• AIM OF THE TASK: Search the entries below for the word "Recording" and copy each line that has it.

Saved entries:
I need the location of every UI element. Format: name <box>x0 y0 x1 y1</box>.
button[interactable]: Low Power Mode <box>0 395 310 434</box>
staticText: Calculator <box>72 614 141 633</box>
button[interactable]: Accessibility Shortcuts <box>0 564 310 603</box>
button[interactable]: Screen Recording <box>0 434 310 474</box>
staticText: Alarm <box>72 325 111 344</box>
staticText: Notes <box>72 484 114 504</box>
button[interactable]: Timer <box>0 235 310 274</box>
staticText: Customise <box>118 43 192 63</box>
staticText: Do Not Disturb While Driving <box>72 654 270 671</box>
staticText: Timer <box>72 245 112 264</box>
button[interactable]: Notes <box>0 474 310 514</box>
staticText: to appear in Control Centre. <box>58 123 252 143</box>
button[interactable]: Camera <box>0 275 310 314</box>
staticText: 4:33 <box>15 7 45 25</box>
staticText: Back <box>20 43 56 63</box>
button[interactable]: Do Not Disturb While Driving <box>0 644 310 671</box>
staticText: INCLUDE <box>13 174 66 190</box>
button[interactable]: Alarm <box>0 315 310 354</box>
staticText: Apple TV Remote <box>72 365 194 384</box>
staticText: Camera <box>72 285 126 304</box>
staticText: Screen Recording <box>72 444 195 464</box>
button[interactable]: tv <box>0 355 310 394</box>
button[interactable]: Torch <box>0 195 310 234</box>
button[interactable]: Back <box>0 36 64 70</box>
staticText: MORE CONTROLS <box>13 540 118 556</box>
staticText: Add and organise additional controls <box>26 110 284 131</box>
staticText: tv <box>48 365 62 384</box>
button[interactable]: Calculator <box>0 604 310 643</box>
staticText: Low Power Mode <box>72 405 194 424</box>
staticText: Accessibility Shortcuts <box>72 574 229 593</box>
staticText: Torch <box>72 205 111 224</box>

• SOLVED PROBLEM:
button[interactable]: Screen Recording <box>0 434 310 474</box>
staticText: Screen Recording <box>72 444 195 464</box>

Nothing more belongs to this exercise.